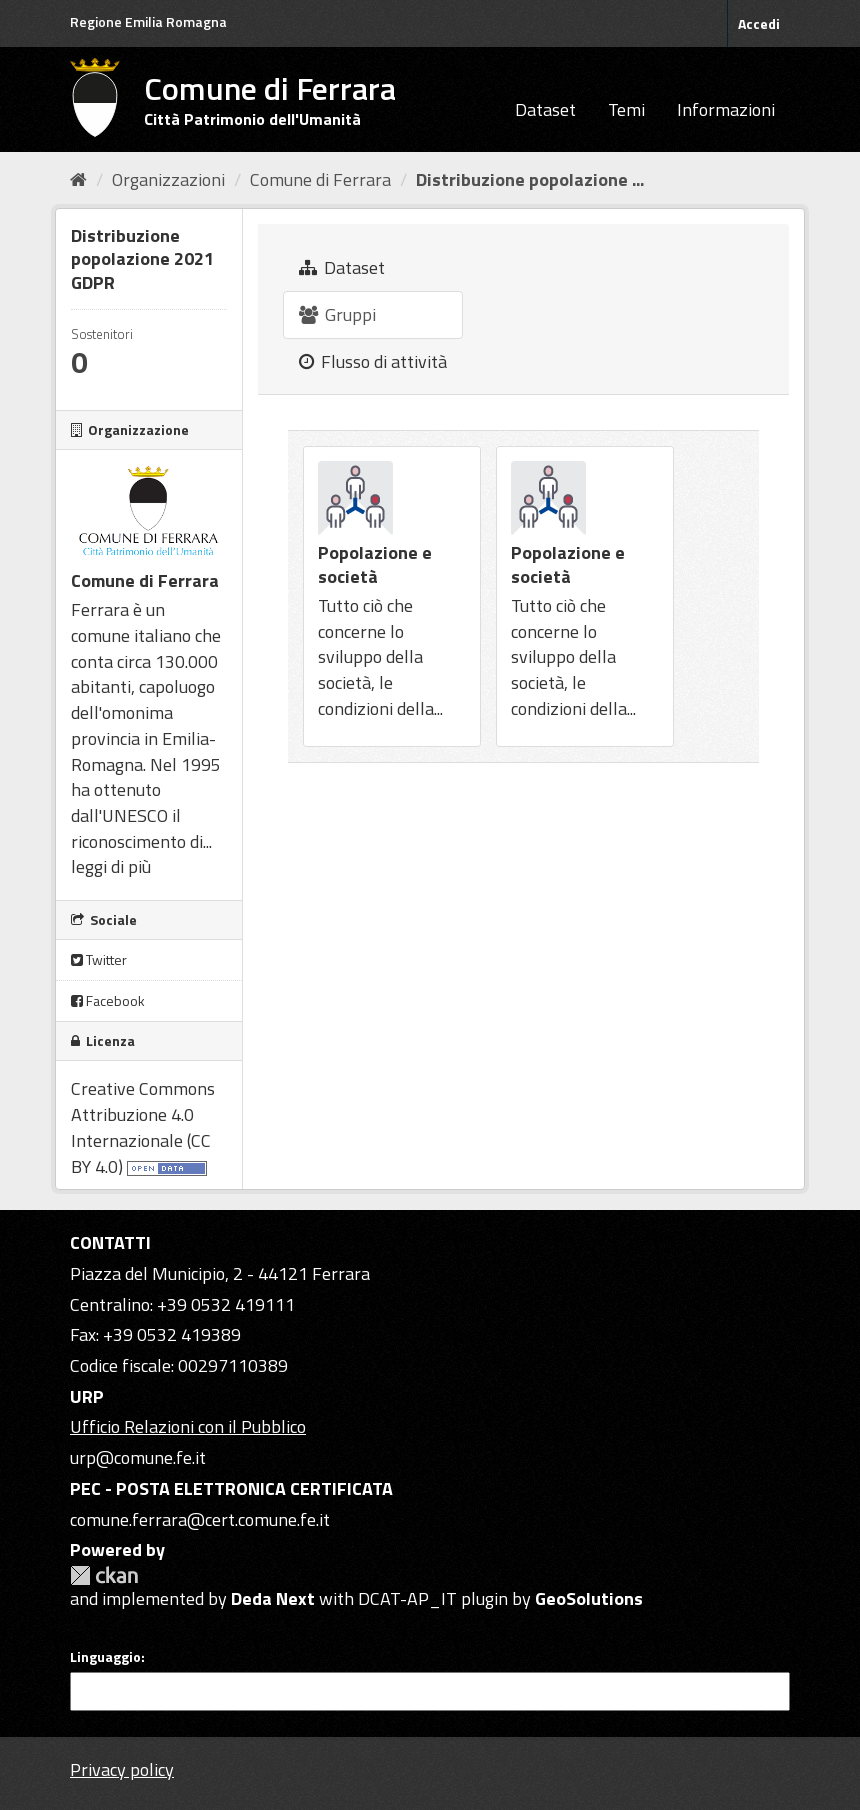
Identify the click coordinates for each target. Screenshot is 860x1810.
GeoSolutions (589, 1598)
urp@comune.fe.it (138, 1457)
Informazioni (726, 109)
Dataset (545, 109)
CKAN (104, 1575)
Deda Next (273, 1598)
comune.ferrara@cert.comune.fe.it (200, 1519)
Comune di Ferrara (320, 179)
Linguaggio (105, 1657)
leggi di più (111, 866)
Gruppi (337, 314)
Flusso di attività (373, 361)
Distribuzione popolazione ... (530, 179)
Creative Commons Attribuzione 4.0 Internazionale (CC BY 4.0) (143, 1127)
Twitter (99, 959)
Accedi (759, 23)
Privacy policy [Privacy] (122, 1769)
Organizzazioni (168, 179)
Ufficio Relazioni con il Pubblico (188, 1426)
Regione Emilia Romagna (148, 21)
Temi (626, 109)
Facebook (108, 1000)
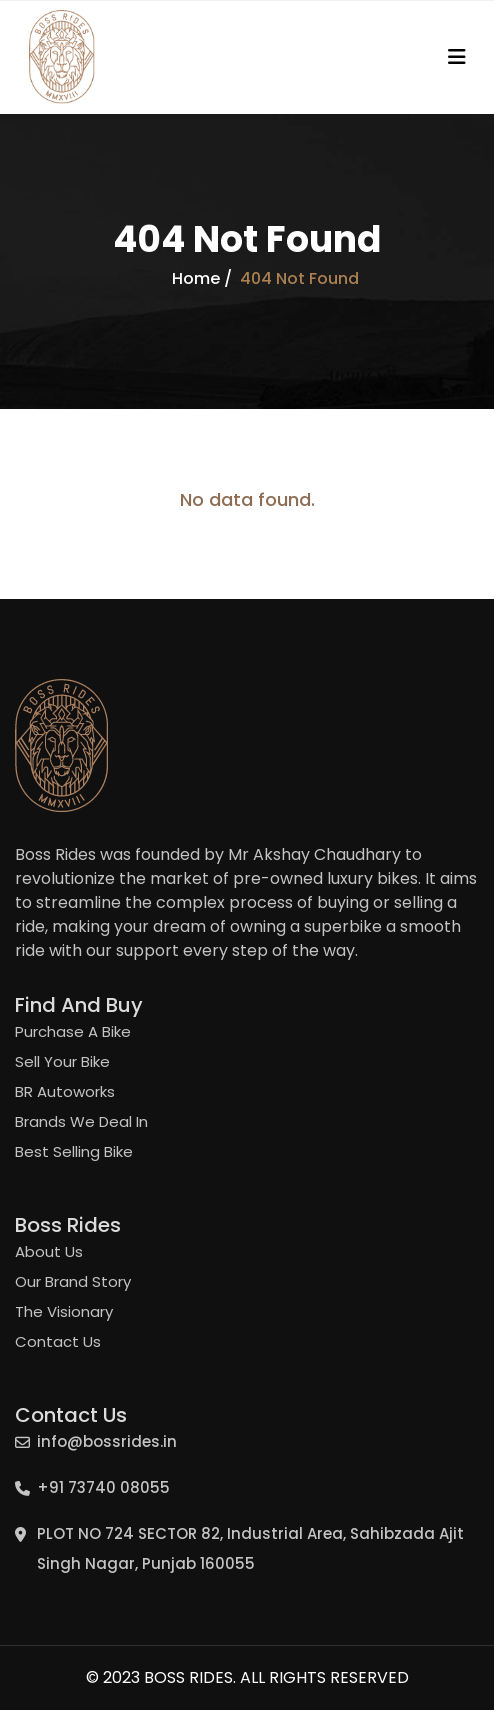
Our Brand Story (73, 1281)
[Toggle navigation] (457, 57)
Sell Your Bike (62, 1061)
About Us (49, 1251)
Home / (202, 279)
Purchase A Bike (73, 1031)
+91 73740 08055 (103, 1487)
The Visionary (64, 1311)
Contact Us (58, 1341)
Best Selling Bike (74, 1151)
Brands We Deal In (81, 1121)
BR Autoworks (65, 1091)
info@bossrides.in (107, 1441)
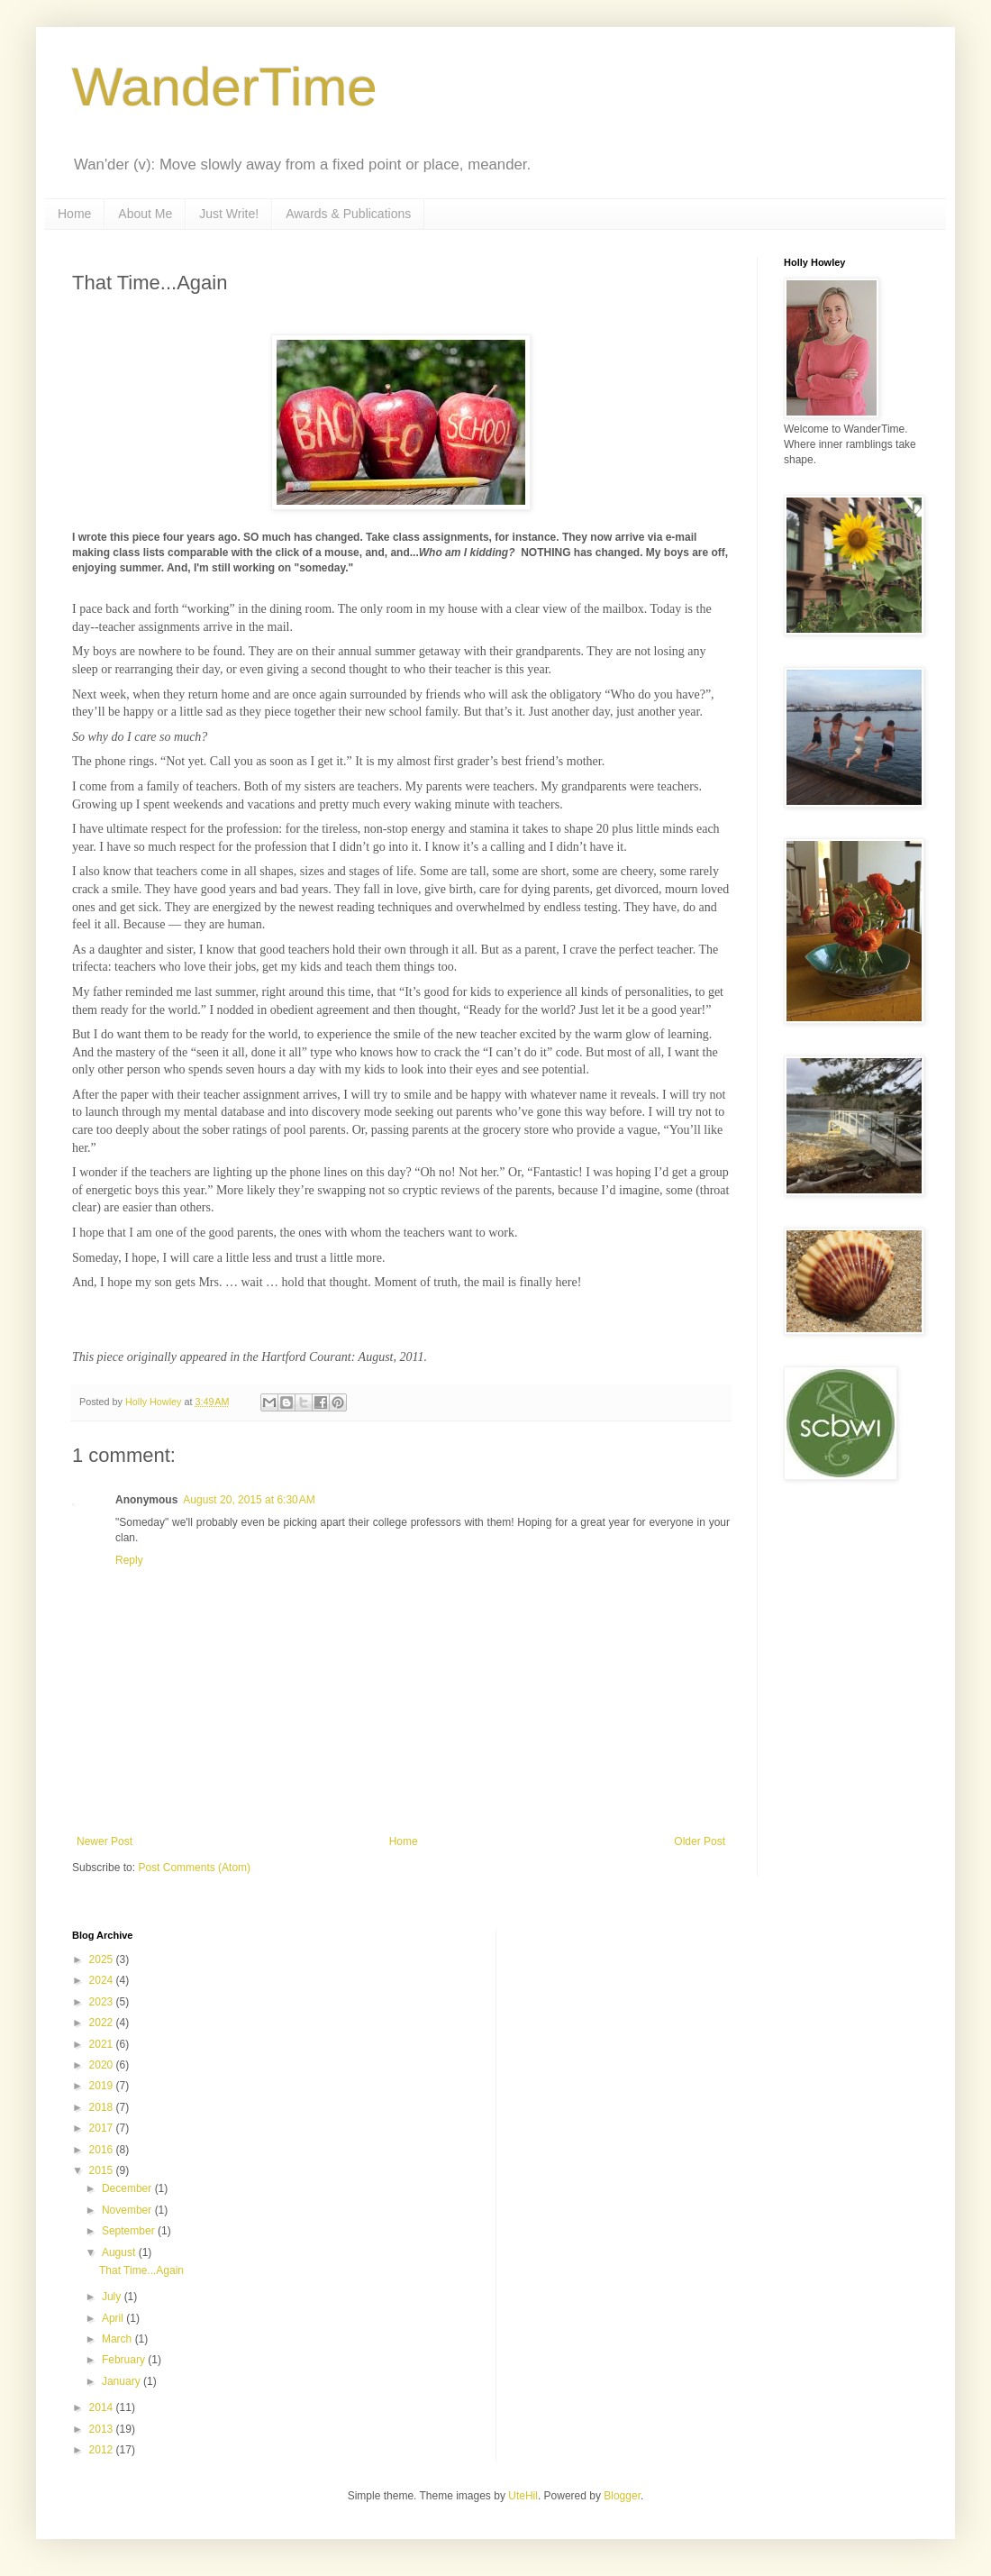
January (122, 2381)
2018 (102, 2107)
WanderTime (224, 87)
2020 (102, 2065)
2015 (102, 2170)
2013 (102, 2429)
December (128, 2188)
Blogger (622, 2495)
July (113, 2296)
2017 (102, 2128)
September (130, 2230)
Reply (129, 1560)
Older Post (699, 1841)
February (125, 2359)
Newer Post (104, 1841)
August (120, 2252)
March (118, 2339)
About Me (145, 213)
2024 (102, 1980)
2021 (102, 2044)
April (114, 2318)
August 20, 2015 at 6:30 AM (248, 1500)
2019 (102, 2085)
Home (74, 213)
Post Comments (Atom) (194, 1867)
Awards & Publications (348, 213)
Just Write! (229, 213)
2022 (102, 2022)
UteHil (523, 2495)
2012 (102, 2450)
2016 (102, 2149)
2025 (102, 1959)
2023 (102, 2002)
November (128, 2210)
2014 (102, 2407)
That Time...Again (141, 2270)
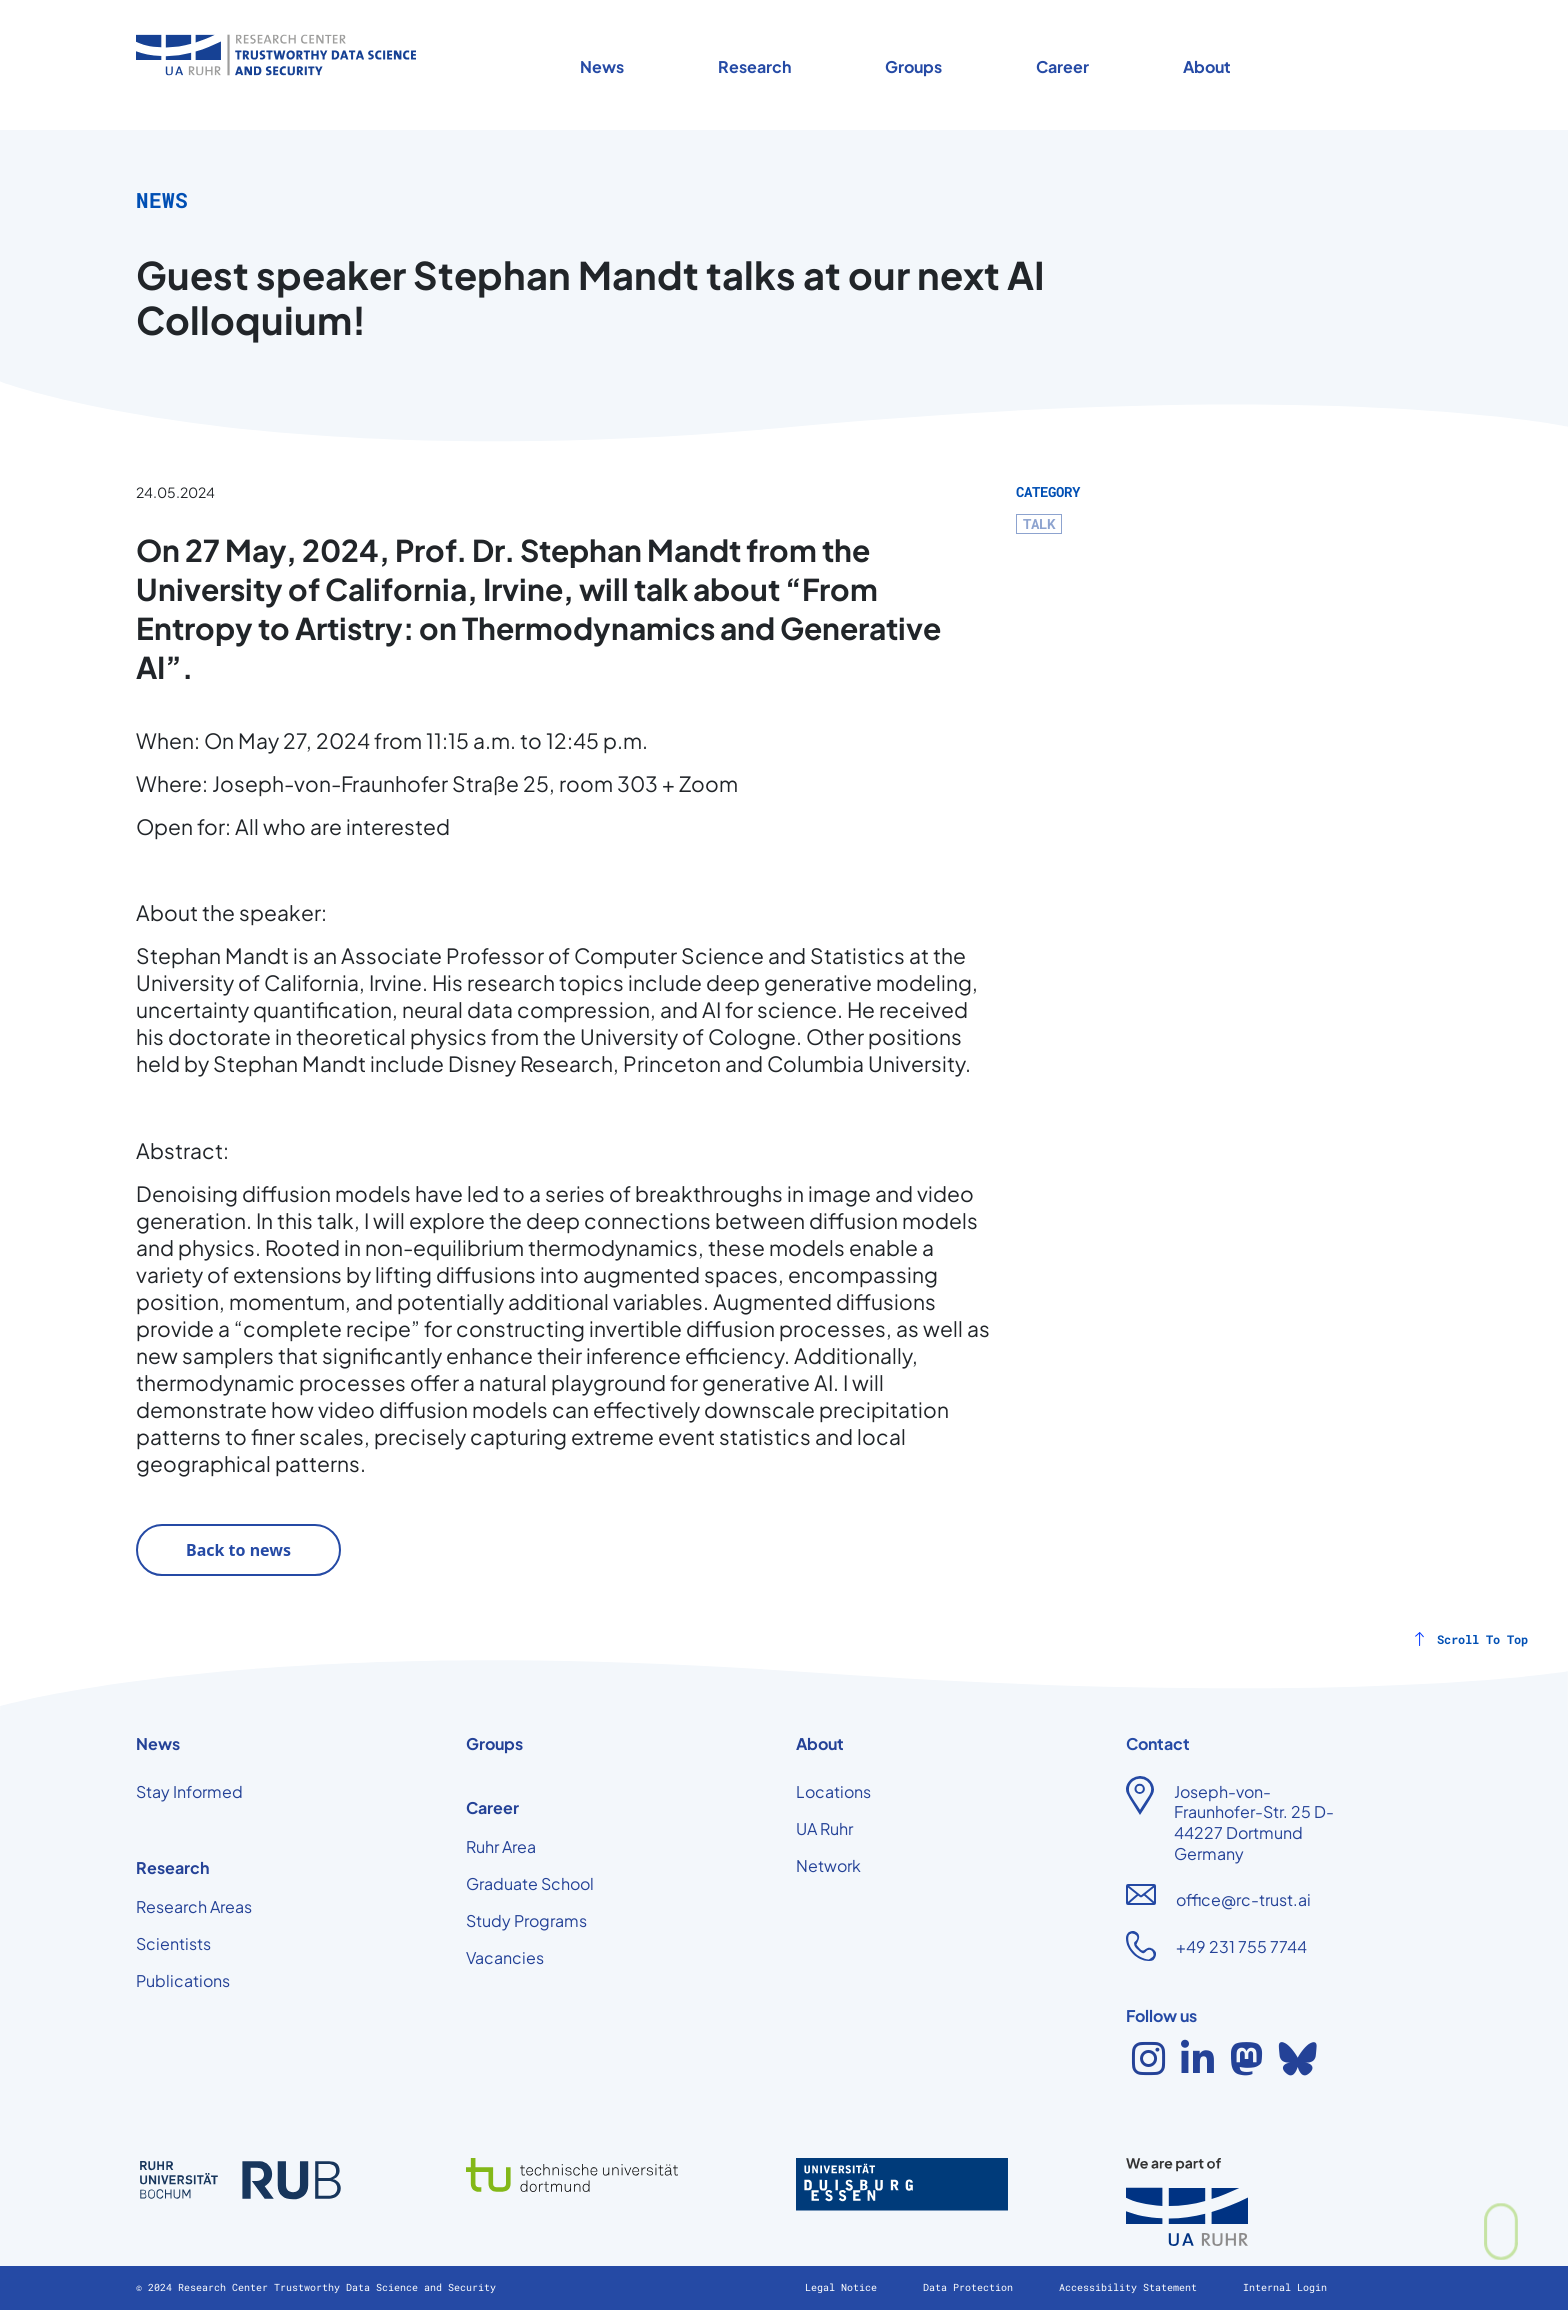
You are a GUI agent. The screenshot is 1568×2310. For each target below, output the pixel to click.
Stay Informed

--*--

▸ BRIEF:
Exercise for the records above: copy only the lines from the one with "Just Write! (229, 213)" to the one with "You are a GUI", both ends kept, and drop the pictures.

▸ PROBLEM SOLUTION:
Just Write! (229, 213)
2022 (102, 2022)
UteHil (523, 2495)
2012 (102, 2450)
2016 (102, 2149)
2025 (102, 1959)
2023 (102, 2002)
November (128, 2210)
2014 (102, 2407)
That Time...Again (141, 2270)
You are a GUI agent. The screenshot is 1568×2310. For each target below, output the pixel to click.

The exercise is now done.